The material itself is red slate (pyrophyllite shale); many architectural and decorative details were made from it in the Church of the Tithes and the St. Sophia Cathedral. During the excavations on the site of the Tithe Church, researchers also discovered the workshops for the processing of slate slabs. Already in the XI century in Kiev there were Russian master-stone-cutters, who made numerous slate sarcophagi for the Kiev nobility. Among them, along with the smooth-walled, are sarcophagi, entirely covered with bas-reliefs, similar to those decorated with architectural details from the same slate.

Meanwhile, among decorated with reliefs of marble tombs there were several even in one Tithe church, but only a few of the remains of that large and diverse material on art came to us, which found its application and successfully developed in Kievan Rus.

Crosses, wreaths and cypresses are early Christian funerary motifs, also known from the murals of Roman catacombs. Palm branches are signs of glorifying the deceased’s merits. Birds sitting in the trees near the quadrangular “basins” are an image of the souls of believers, quenching the spiritual thirst from the living source of faith. The vine, wrapping the cross on the central part of the composition of the northern half of the lid, is the allegory of Christ himself. He said to the disciples: “I am the true vine, and you are the branches […] My father is the winegrower …”

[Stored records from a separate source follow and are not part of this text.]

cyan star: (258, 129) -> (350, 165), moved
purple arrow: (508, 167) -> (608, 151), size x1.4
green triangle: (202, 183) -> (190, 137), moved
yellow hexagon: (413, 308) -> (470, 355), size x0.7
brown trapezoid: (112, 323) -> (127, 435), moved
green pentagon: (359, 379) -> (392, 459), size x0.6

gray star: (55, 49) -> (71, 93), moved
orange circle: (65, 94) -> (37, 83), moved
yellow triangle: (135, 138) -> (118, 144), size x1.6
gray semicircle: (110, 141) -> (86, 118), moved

Besides, the fish motif symbolizes Christ. First, according to the famous evangelical scene of saturation of the crowd with five loaves and two fish. Secondly, the word “fish” in Greek consists of the initial letters in the words “Jesus Christ the King of the Jews”. The inscriptions, according to the Gospel legend, nailed to the cross over the crucified Christ and denoting his guilt, for which he was crucified as an impostor. The Greek letters on both sides of the lid also mean the name of Jesus Christ, the formula “the light of Christ shines out all”, as well as the Greek word “Nika”, that is, victory (the victory of Christianity).

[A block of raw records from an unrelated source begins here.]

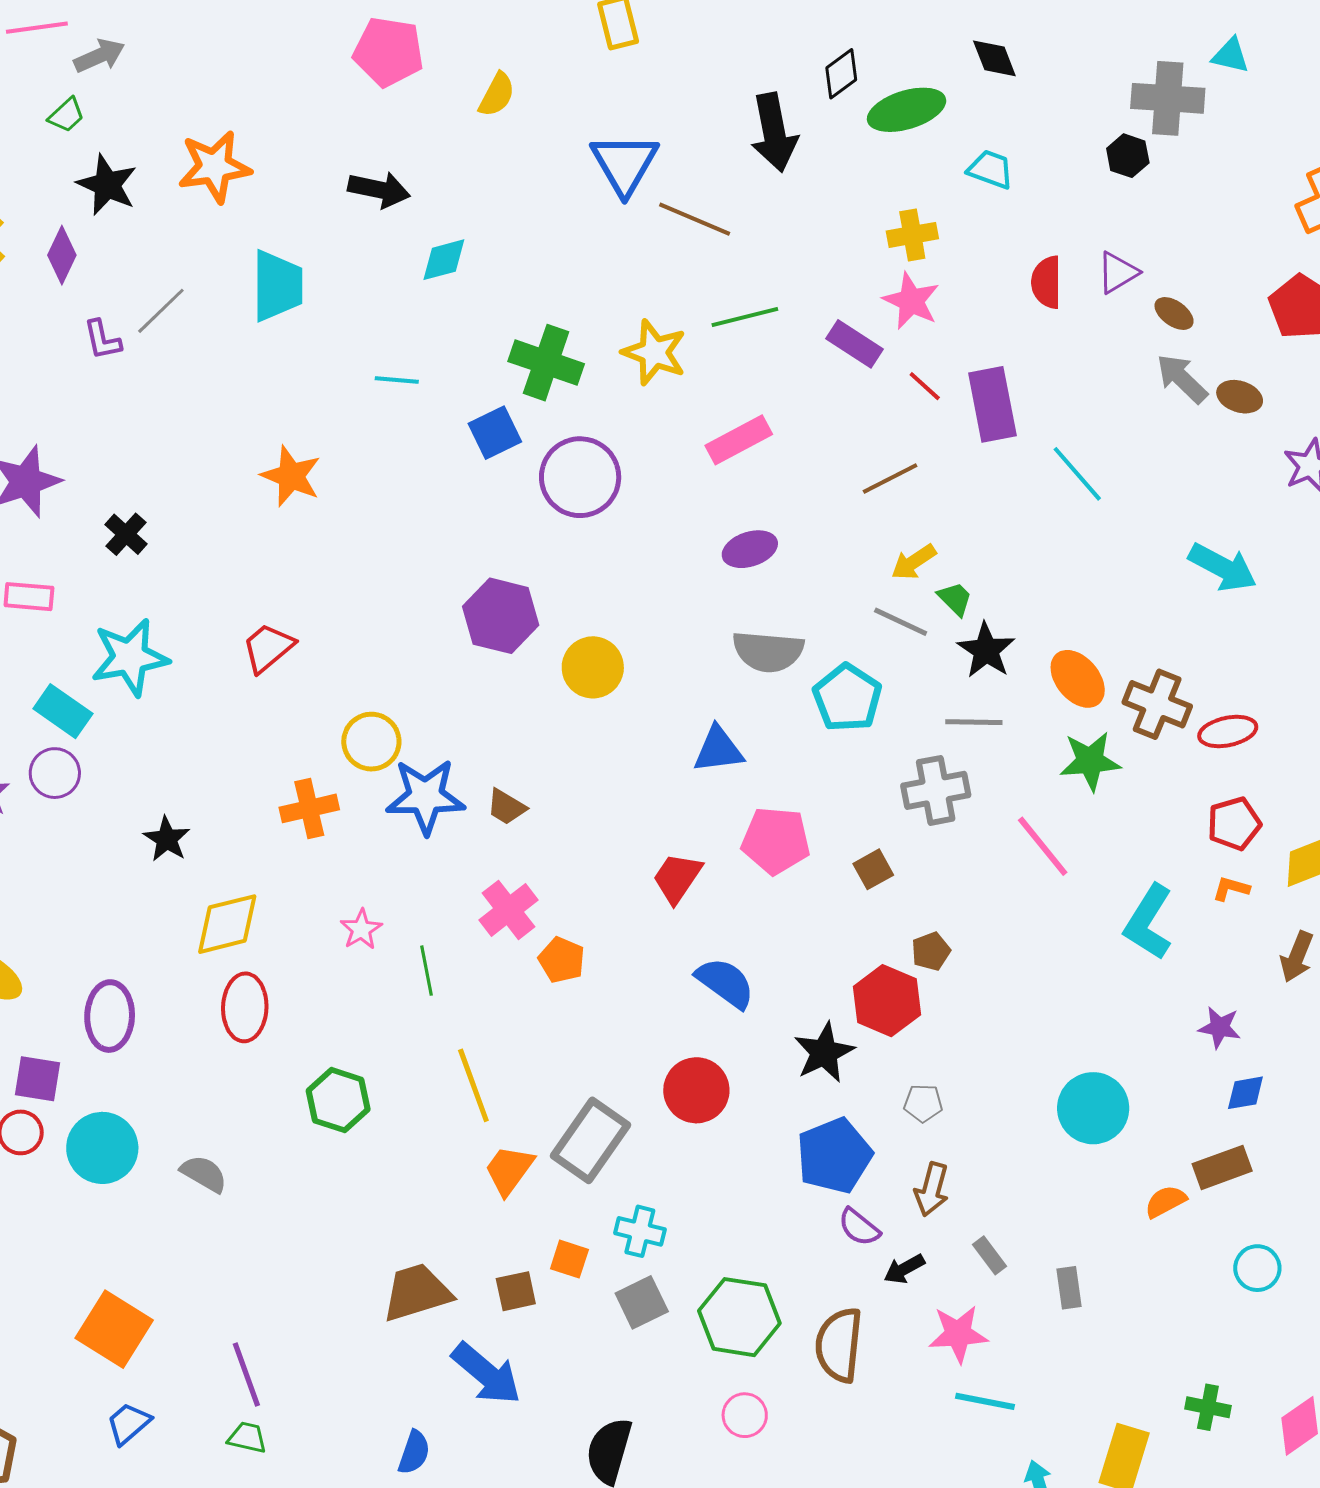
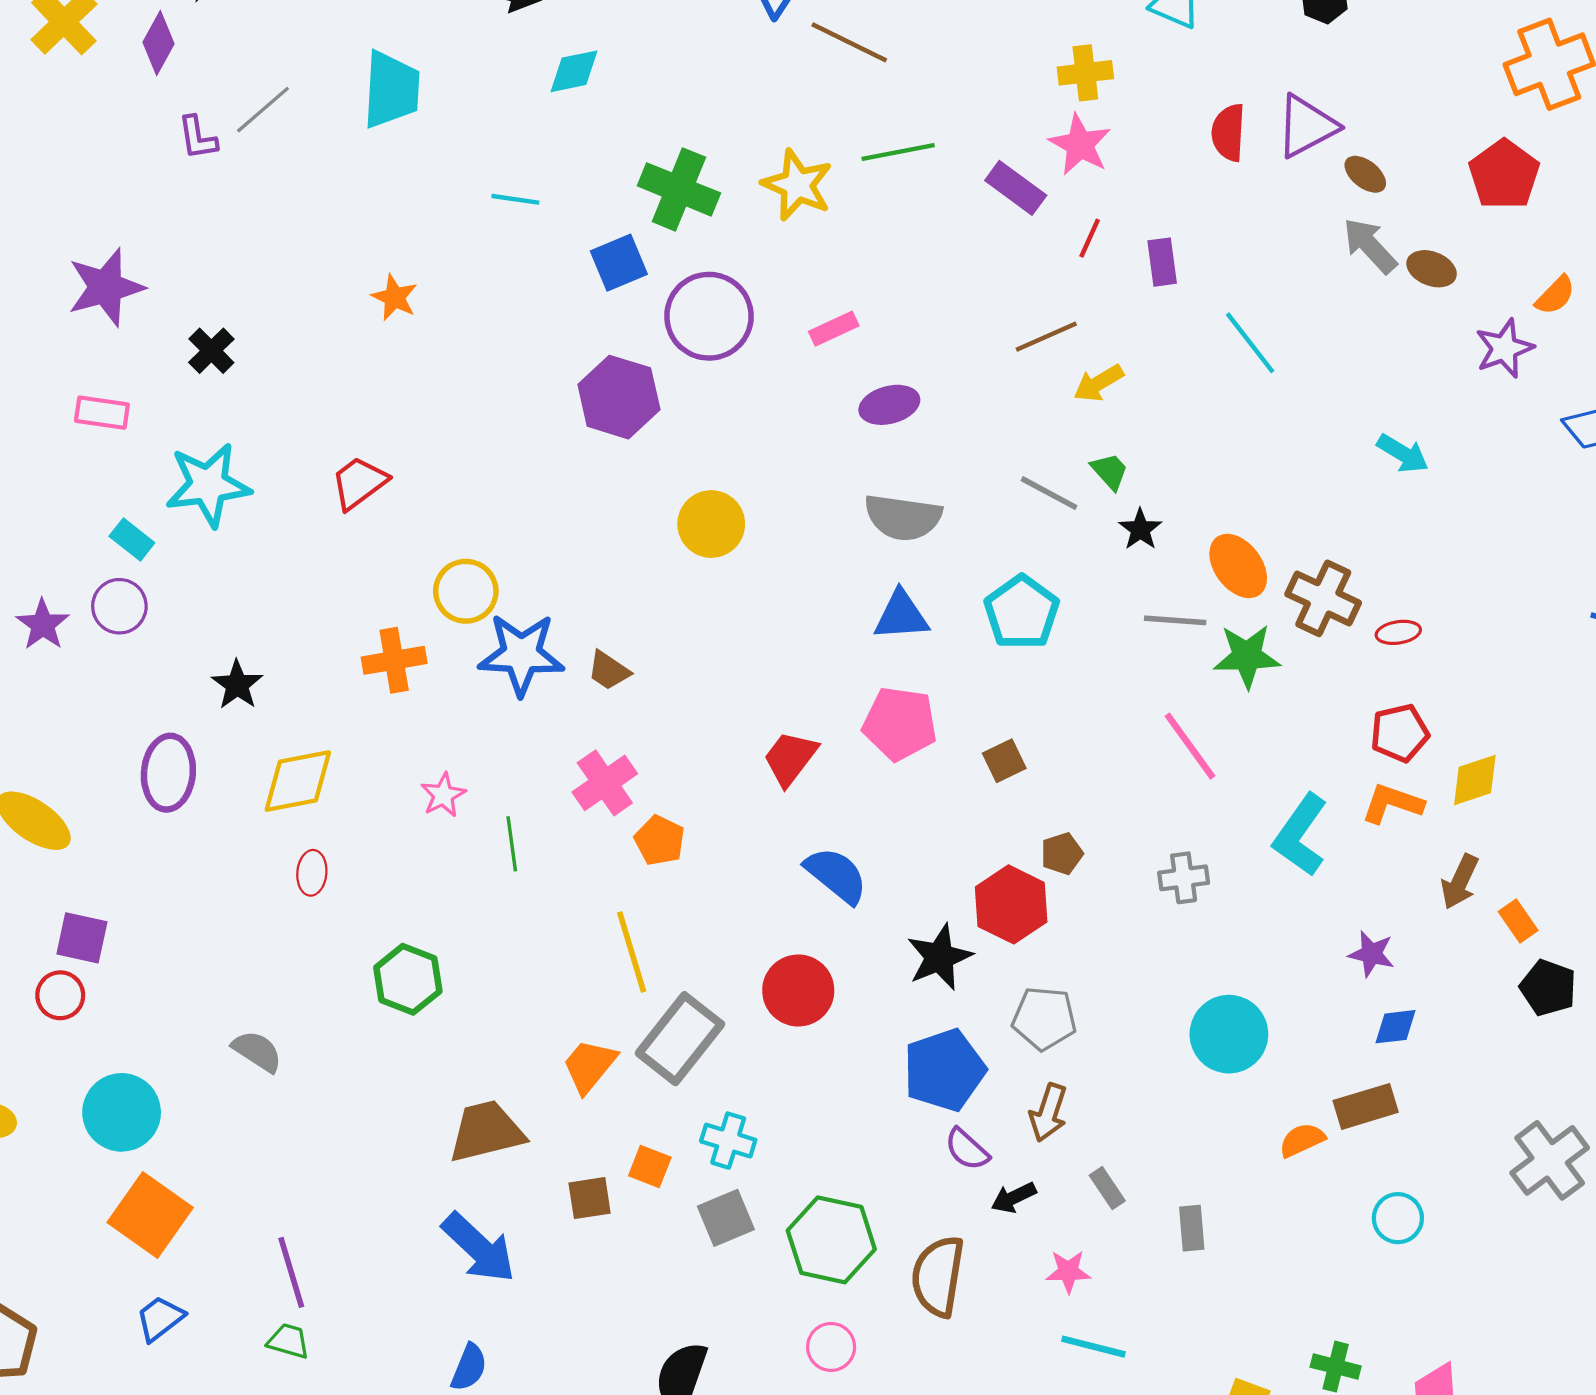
purple triangle: (1118, 273) -> (1307, 126), size x1.4
red line: (925, 386) -> (1090, 238), turned 69
purple rectangle: (992, 404) -> (1162, 262), size x0.6
pink rectangle: (739, 440) -> (834, 329), moved, size x0.7
orange star: (291, 476) -> (395, 297), size x0.7
yellow arrow: (914, 562) -> (1099, 383), moved
cyan arrow: (1223, 567) -> (1403, 453), size x0.7
purple hexagon: (501, 616) -> (619, 397), moved
black star: (986, 650) -> (1140, 529), size x0.7
cyan pentagon: (847, 698) -> (1022, 612), moved
cyan rectangle: (63, 711) -> (132, 539), size x0.7
gray line: (974, 722) -> (1175, 620), moved
red ellipse: (1228, 731) -> (1398, 632), size x0.7
blue triangle: (718, 750) -> (901, 616), moved
gray cross: (936, 790) -> (1184, 878), moved, size x0.7
orange L-shape: (1231, 889) -> (1392, 804), size x1.5
red ellipse: (245, 1007) -> (312, 873), size x0.6
purple ellipse: (110, 1016) -> (168, 773), moved
yellow line: (473, 1085) -> (632, 952), moved
gray pentagon: (923, 1103) -> (1044, 1018), size x1.5
cyan circle: (102, 1148) -> (122, 1112), moved
brown trapezoid: (417, 1292) -> (486, 1132), moved
pink star: (958, 1334) -> (1068, 1272), size x0.7
blue arrow: (486, 1374) -> (479, 1248), moved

The other, southern half of the lid, decorates even lower embossed ornament, not graphic, but soft. This relief type of braids of two ribbons, very peculiar, as if embodying infinity, not having a beginning or an end, framing the cross. Such a composition of the cross marks the “tree of life”, by analogy with the biblical, advanced rod of “the high priest of Aaron the brother of Moses.”

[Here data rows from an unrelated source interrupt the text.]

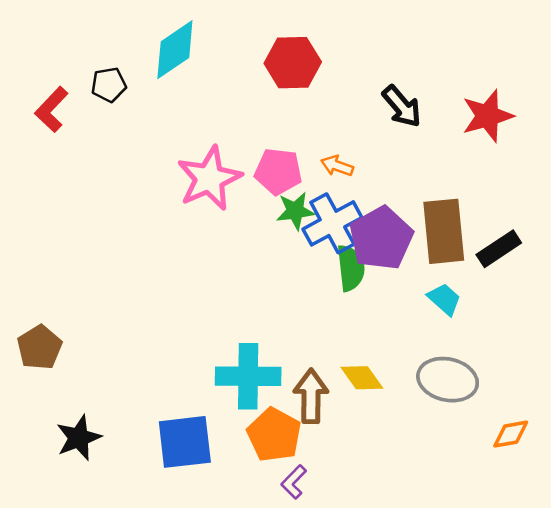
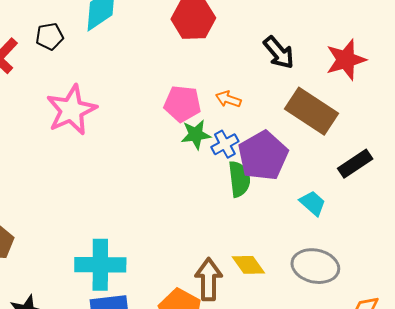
pink star: (209, 178) -> (71, 110), moved
blue cross: (332, 223) -> (225, 144), size x0.6
brown rectangle: (444, 231) -> (311, 111), moved, turned -51
cyan cross: (248, 376) -> (100, 265), moved

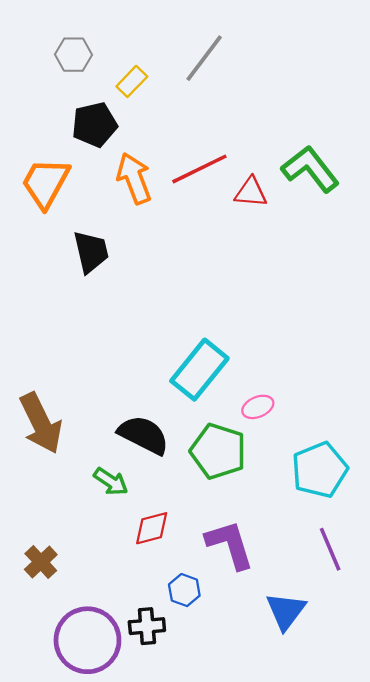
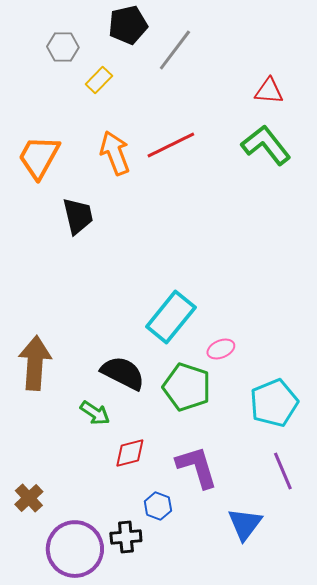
yellow rectangle: (132, 81) -> (99, 80), moved
black pentagon: (94, 125) -> (128, 25), moved
red triangle: (251, 192) -> (269, 91), moved
brown arrow: (41, 423) -> (35, 363), turned -150
brown cross: (41, 562) -> (29, 498), moved

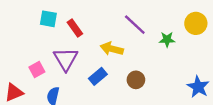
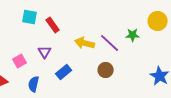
purple line: (135, 25) -> (110, 43), moved
purple triangle: (66, 59) -> (45, 52), size x0.6
blue rectangle: (98, 76) -> (64, 72), moved

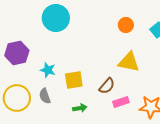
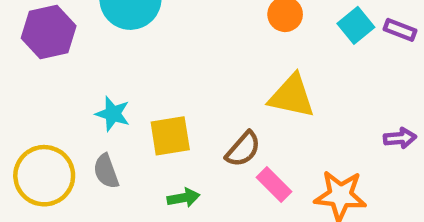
purple hexagon: (17, 53) -> (49, 32), moved
pink rectangle: (121, 102) -> (274, 185), turned 63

The motif of the “prosperous cross” was spread very early not only in Byzantium, but also in the Christianized Transcaucasus among the Armenians and Georgians, since the Byzantine figurative motives roamed throughout the Christian East. The classical image of such a cross is on the Korsun gates of the 11th century in the side-chapel of the Nativity of the Virgin in Novgorod Sophia. At the edges of the lid of the sarcophagus, around the rectangular “pools”, beautifully curled palm branches. The lower southern wall has no relief, on it only on top there is a marking of the fragments of the wickerwork.

The end faces of the lid of the sarcophagus, playing the role of the pediment of the whole composition, have identical images of the charisma placed in the wreath and two curly serpentine stems with heart-shaped ends that connect the central wreath with the crosses on the acroteria. But the crosses surrounded by cypresses on the lower end parts are somewhat different in motives. In one case, around the cross, there are depicted stylized vine branches, in the other branches of a palm tree. And also palm branches support the “advanced crosses” on the side faces of the acroteri. Similar motifs exist in the composition of the end part of the slate sarcophagus attributed to Princess Olga.

The mastery with which these reliefs are performed is still striking with its taste, compositional coherence, subtle understanding of design and technical perfection of execution. These are truly royal tombs. Their authors were great masters, possibly seeing all the variety of forms and ornaments of Byzantine tombs.